Topic: 2025 – Criminal Accountability of UN Officials
Country: Central African Republic
Delegate Name: Haley Hansen
Crime is a universal problem for all countries, but it becomes a dire issue when the people put in charge of protecting countries from crime are the criminals. Countries count on the United Nations to help them at their weakest; they entrust the United Nations officials with the lives of their people. I ask my fellow delegates, what is a country left to do when the people sent to protect it take advantage of it and its citizens instead? Being sent to countries in their most fragile state gives United Nations workers, like peacekeepers, the opportunity to exploit a country and its people.
The Central African Republic affirms the need for United Nations officials to face accountability for their crimes, as it is no stranger to such abuse. For example, allegedly, on the third of August two thousand and fifteen, United Nations peacekeepers shot and killed a father and son, Balla and Souleimane Hadji, refusing to transport them to a medical center, and shooting at the daughter when she attempted to aid her dying family (theguardian.com). Or a day earlier, when a twelve-year-old girl reported that a United Nations peacekeeper allegedly took her out of her home and separated her from her family during a house-search and then proceeded to baterize and rape her behind a truck (theguardian.com). And that’s only one of 730 reports made as of two thousand and fifteen of United Nations peacekeepers’ sexual abuse in the Central African Republic (thenewhumanitarian.org).

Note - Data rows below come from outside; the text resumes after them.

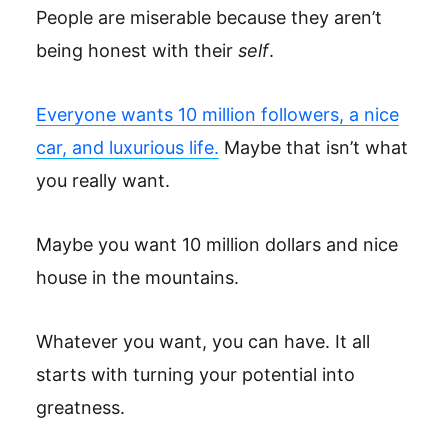
People are miserable because they aren’t
being honest with their
self
.
Everyone wants 10 million followers, a nice
car, and luxurious life.
Maybe that isn’t what
you really want.
Maybe you want 10 million dollars and nice
house in the mountains.
Whatever you want, you can have. It all
starts with turning your potential into
greatness.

As stated, the Central African Republic is familiar with the abuse put forward by United Nations officials. Many overseers of these officials were aware of the abuses, but ignored and or failed to penalize them accurately. Due to the economic state of the Central African Republic, it does not have enough funding or resources for functioning and or efficient courts to prosecute the violations made by United Nations officials and workers. It is important to the Central African Republic that justice is taken swiftly and efficiently, but that the delegates here consider the fragile and destitute state of the Central African Republic when making their decisions.
This is why the Central African Republic favors a solution with prosecution handled by the UN. The officials who committed such crimes were allowed to join and serve in the United Nations despite the numerous possible warning signs. The Central African Republic would support solutions that enact some form of further or improved psychological evaluation of United Nations officials to prevent exploitation and crime. Given the lackluster punishment of past violations made by United Nations officials, it is crucial that accurate punishments are served to the perpetrators. This relies on the United Nations to be transparent in the ways it manages crimes carried out by its officials. All in all, the Central African Republic is in high hopes to finally bring justice and peace to the victims of these crimes, and restore the integrity of the UN.